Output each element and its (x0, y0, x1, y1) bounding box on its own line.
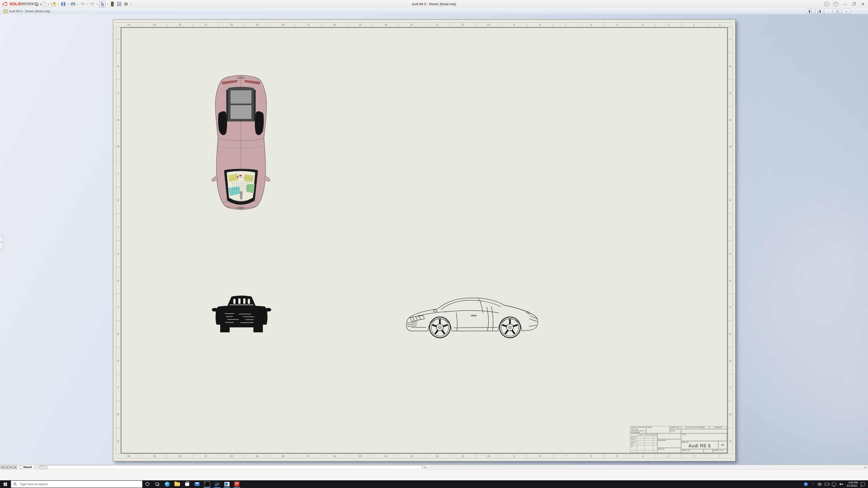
start-button[interactable] (0, 480, 10, 488)
scroll-left-button[interactable]: ◀ (423, 465, 427, 469)
zone-column-label: 14 (373, 23, 399, 27)
zone-row-label: L (116, 160, 120, 187)
action-center-icon[interactable] (861, 482, 865, 486)
file-explorer-button[interactable] (172, 480, 182, 488)
next-sheet-button[interactable]: ▶ (9, 465, 13, 469)
home-icon (35, 2, 39, 6)
drawing-sheet-paper[interactable]: 242322212019181716151413121110987654321 … (113, 20, 736, 461)
print-button[interactable] (70, 1, 76, 7)
zone-ruler-bottom: 242322212019181716151413121110987654321 (116, 454, 733, 458)
save-button[interactable] (60, 1, 66, 7)
battery-icon[interactable] (825, 483, 829, 486)
save-dropdown[interactable]: ▾ (67, 3, 69, 5)
col-signature: SIGNATURE (645, 433, 653, 436)
drawing-view-front[interactable] (212, 293, 272, 337)
new-file-dropdown[interactable]: ▾ (48, 3, 50, 5)
collapsed-panel-handle[interactable] (0, 235, 3, 250)
zone-column-label: 2 (681, 23, 707, 27)
document-app-button[interactable] (222, 480, 232, 488)
signature-row: DRAWN (630, 436, 657, 438)
title-cell: TITLE: (681, 433, 727, 441)
dwg-no-cell: DWG NO. Audi R8 S (681, 441, 718, 449)
cortana-button[interactable] (143, 480, 152, 488)
drawing-view-side[interactable] (404, 293, 541, 340)
doc-minimize-button[interactable]: — (825, 9, 832, 14)
zone-row-label: J (116, 214, 120, 240)
select-tool-dropdown[interactable]: ▾ (106, 3, 108, 5)
taskbar-search[interactable] (11, 481, 143, 488)
horizontal-scrollbar-thumb[interactable] (48, 465, 422, 469)
volume-muted-icon[interactable] (839, 483, 843, 486)
horizontal-scrollbar-track[interactable] (427, 465, 864, 469)
show-hidden-icons-chevron[interactable]: ⌃ (811, 483, 815, 486)
tolerance-notes: UNLESS OTHERWISE SPECIFIED:DIMENSIONS AR… (630, 426, 646, 433)
select-tool-button[interactable] (99, 1, 105, 7)
show-left-pane-button[interactable] (806, 9, 814, 14)
rebuild-button[interactable] (109, 1, 115, 7)
taskbar-clock[interactable]: 4:03 PM 2/17/2021 (846, 481, 858, 488)
task-view-button[interactable] (152, 480, 162, 488)
redo-dropdown[interactable]: ▾ (96, 3, 98, 5)
close-button[interactable]: ✕ (859, 1, 867, 7)
tray-camera-icon[interactable] (818, 483, 822, 486)
add-sheet-button[interactable] (39, 465, 46, 469)
signature-empty-row (630, 450, 657, 453)
zone-column-label: 15 (347, 454, 373, 458)
restore-button[interactable] (850, 1, 858, 7)
ds-logo-icon (2, 2, 8, 6)
mail-button[interactable] (192, 480, 202, 488)
clock-date: 2/17/2021 (846, 484, 858, 487)
graphics-area[interactable]: 242322212019181716151413121110987654321 … (0, 14, 868, 465)
pane-left-icon (809, 10, 812, 13)
revision-empty-cell (681, 429, 727, 433)
redo-button[interactable] (89, 1, 95, 7)
dark-app-button[interactable] (212, 480, 222, 488)
undo-dropdown[interactable]: ▾ (86, 3, 89, 5)
open-button[interactable] (51, 1, 57, 7)
sheet-nav-buttons: |◀ ◀ ▶ ▶| (0, 465, 18, 469)
tray-help-icon[interactable]: ? (804, 482, 808, 486)
deburr-cell: DEBURR AND BREAK SHARP EDGES (670, 426, 681, 433)
solidworks-taskbar-button[interactable]: SW 2021 (232, 480, 242, 488)
store-button[interactable] (182, 480, 192, 488)
print-dropdown[interactable]: ▾ (76, 3, 79, 5)
col-name: NAME (637, 433, 645, 436)
minimize-button[interactable]: — (841, 1, 848, 7)
previous-sheet-button[interactable]: ◀ (5, 465, 9, 469)
help-button[interactable]: ? (832, 1, 839, 7)
title-bar: SOLIDWORKS ▸ ▾ (0, 0, 868, 8)
edge-button[interactable] (162, 480, 172, 488)
network-icon[interactable] (832, 483, 836, 486)
dwg-label: DWG NO. (682, 442, 689, 443)
first-sheet-button[interactable]: |◀ (0, 465, 4, 469)
save-icon (61, 2, 66, 6)
open-dropdown[interactable]: ▾ (57, 3, 59, 5)
document-tab[interactable]: Audi R8 S - Sheet1 [Read-only] (1, 9, 52, 13)
zone-column-label: 21 (193, 454, 219, 458)
zone-row-label: N (116, 107, 120, 133)
redo-icon (90, 2, 95, 6)
account-button[interactable]: ☺ (823, 1, 831, 7)
new-file-button[interactable] (41, 1, 47, 7)
zone-column-label: 12 (424, 454, 450, 458)
file-properties-button[interactable] (116, 1, 122, 7)
drawing-document-icon (4, 9, 8, 13)
search-input[interactable] (19, 482, 129, 486)
doc-restore-button[interactable] (833, 9, 841, 14)
terminal-button[interactable]: >_ (202, 480, 212, 488)
sheet-tab-sheet1[interactable]: Sheet1 (17, 465, 35, 469)
options-dropdown[interactable]: ▾ (129, 3, 132, 5)
undo-button[interactable] (80, 1, 86, 7)
home-button[interactable] (34, 1, 40, 7)
show-right-pane-button[interactable] (815, 9, 823, 14)
scroll-right-button[interactable]: ▶ (864, 465, 868, 469)
task-view-icon (155, 482, 160, 486)
do-not-scale-cell: DO NOT SCALE DRAWING (681, 426, 709, 429)
signature-row-label: CHK'D (630, 438, 637, 441)
options-button[interactable] (123, 1, 129, 7)
doc-close-button[interactable]: ✕ (842, 9, 850, 14)
zone-column-label: 5 (604, 454, 630, 458)
solidworks-icon: SW 2021 (234, 482, 240, 487)
zone-column-label: 10 (476, 23, 502, 27)
drawing-view-top[interactable] (211, 74, 272, 213)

◆ Exercise brief
Where in the records above does the word "search" appear? Copy each line that holds it.

◆ Solution
taskbar-search[interactable] (11, 481, 143, 488)
search-input[interactable] (19, 482, 129, 486)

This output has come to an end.